▶ Exercise brief
Each line in the records below that has the word "Patriot" should be copied.

===

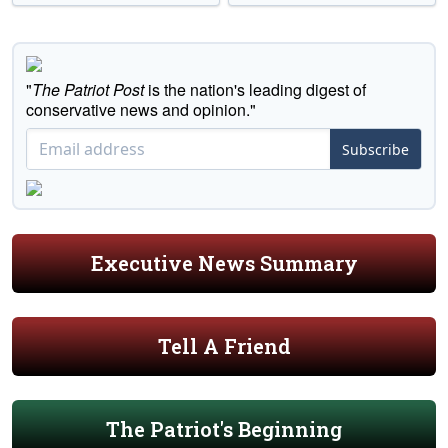
"
The Patriot Post
is the nation's leading digest of
conservative news and opinion."
Subscribe
Executive News Summary
Tell A Friend
The Patriot's Beginning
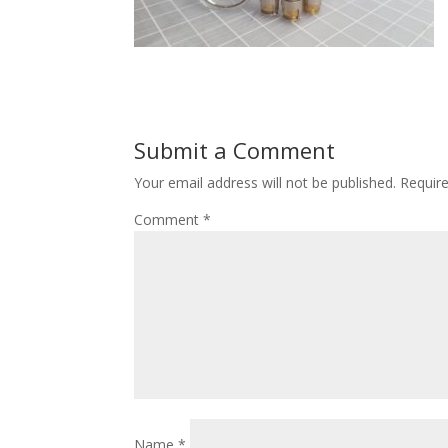
Submit a Comment
Your email address will not be published.
Requir
Comment
*
Name
*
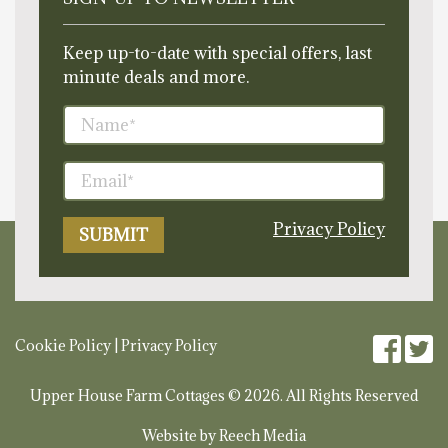
Keep up-to-date with special offers, last
minute deals and more.
Privacy Policy
Cookie Policy
|
Privacy Policy
Upper House Farm Cottages © 2026. All Rights Reserved
Website by
Reech Media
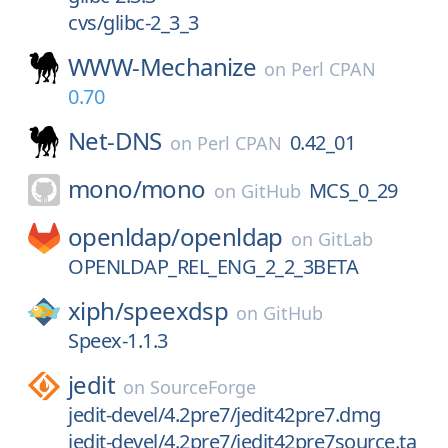
cvs/glibc-2_3_3
WWW-Mechanize
on
Perl CPAN
0.70
Net-DNS
0.42_01
on
Perl CPAN
mono/
mono
MCS_0_29
on
GitHub
openldap/
openldap
on
GitLab
OPENLDAP_REL_ENG_2_2_3BETA
xiph/
speexdsp
on
GitHub
Speex-1.1.3
jedit
on
SourceForge
jedit-devel/4.2pre7/jedit42pre7.dmg
jedit-devel/4.2pre7/jedit42pre7source.ta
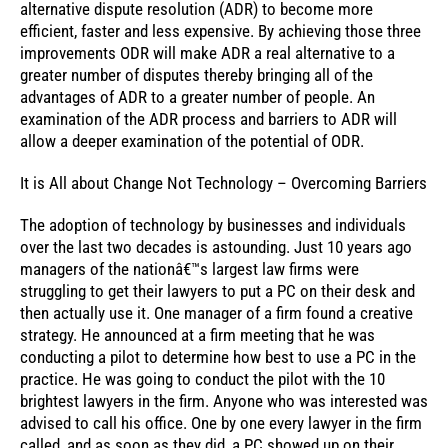
alternative dispute resolution (ADR) to become more
efficient, faster and less expensive. By achieving those three
improvements ODR will make ADR a real alternative to a
greater number of disputes thereby bringing all of the
advantages of ADR to a greater number of people. An
examination of the ADR process and barriers to ADR will
allow a deeper examination of the potential of ODR.
It is All about Change Not Technology – Overcoming Barriers
The adoption of technology by businesses and individuals
over the last two decades is astounding. Just 10 years ago
managers of the nationâ€™s largest law firms were
struggling to get their lawyers to put a PC on their desk and
then actually use it. One manager of a firm found a creative
strategy. He announced at a firm meeting that he was
conducting a pilot to determine how best to use a PC in the
practice. He was going to conduct the pilot with the 10
brightest lawyers in the firm. Anyone who was interested was
advised to call his office. One by one every lawyer in the firm
called, and as soon as they did, a PC showed up on their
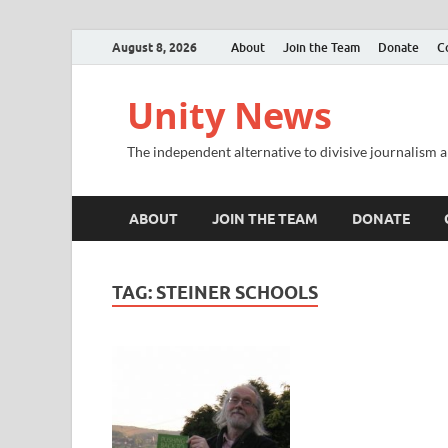
August 8, 2026
About
Join the Team
Donate
C
Unity News
The independent alternative to divisive journalism a
ABOUT
JOIN THE TEAM
DONATE
TAG:
STEINER SCHOOLS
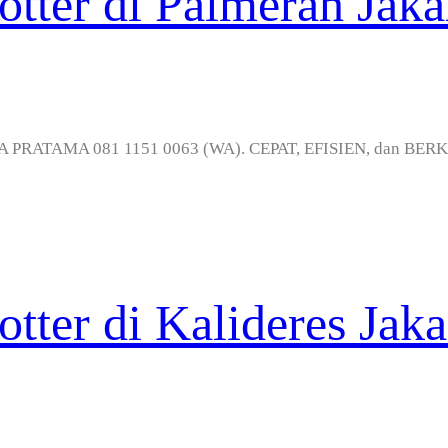
otter di Palmerah Jaka
MEDIA PRATAMA 081 1151 0063 (WA). CEPAT, EFISIEN, dan BER
otter di Kalideres Jaka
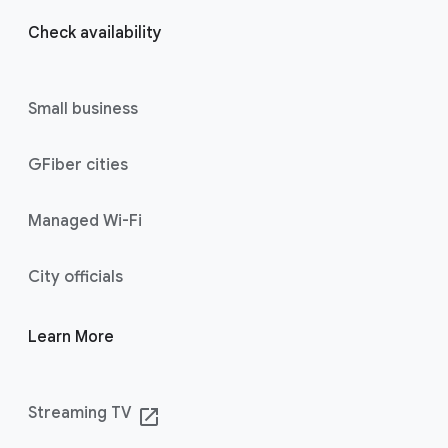
Check availability
Small business
GFiber cities
Managed Wi-Fi
City officials
Learn More
Streaming TV
launch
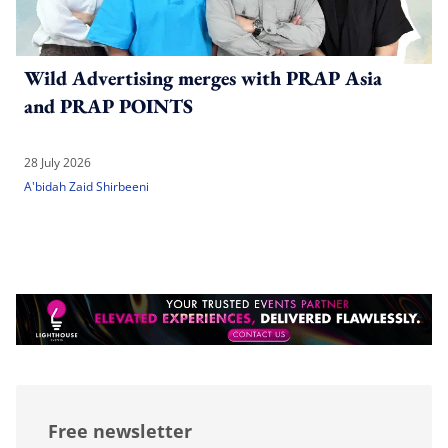
Wild Advertising merges with PRAP Asia
and PRAP POINTS
28 July 2026
A'bidah Zaid Shirbeeni
Free newsletter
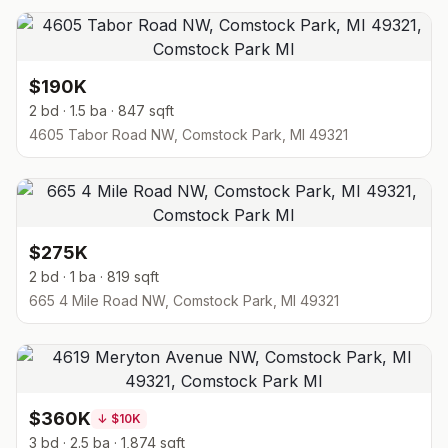
$190K
2 bd · 1.5 ba · 847 sqft
4605 Tabor Road NW, Comstock Park, MI 49321
$275K
2 bd · 1 ba · 819 sqft
665 4 Mile Road NW, Comstock Park, MI 49321
$360K
↓
$10K
3 bd · 2.5 ba · 1,874 sqft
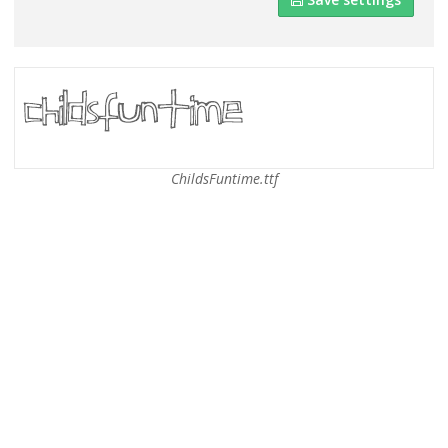
ChildsFuntime.ttf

===

▶ Task output
The Patriot Post
The Patriot's Beginning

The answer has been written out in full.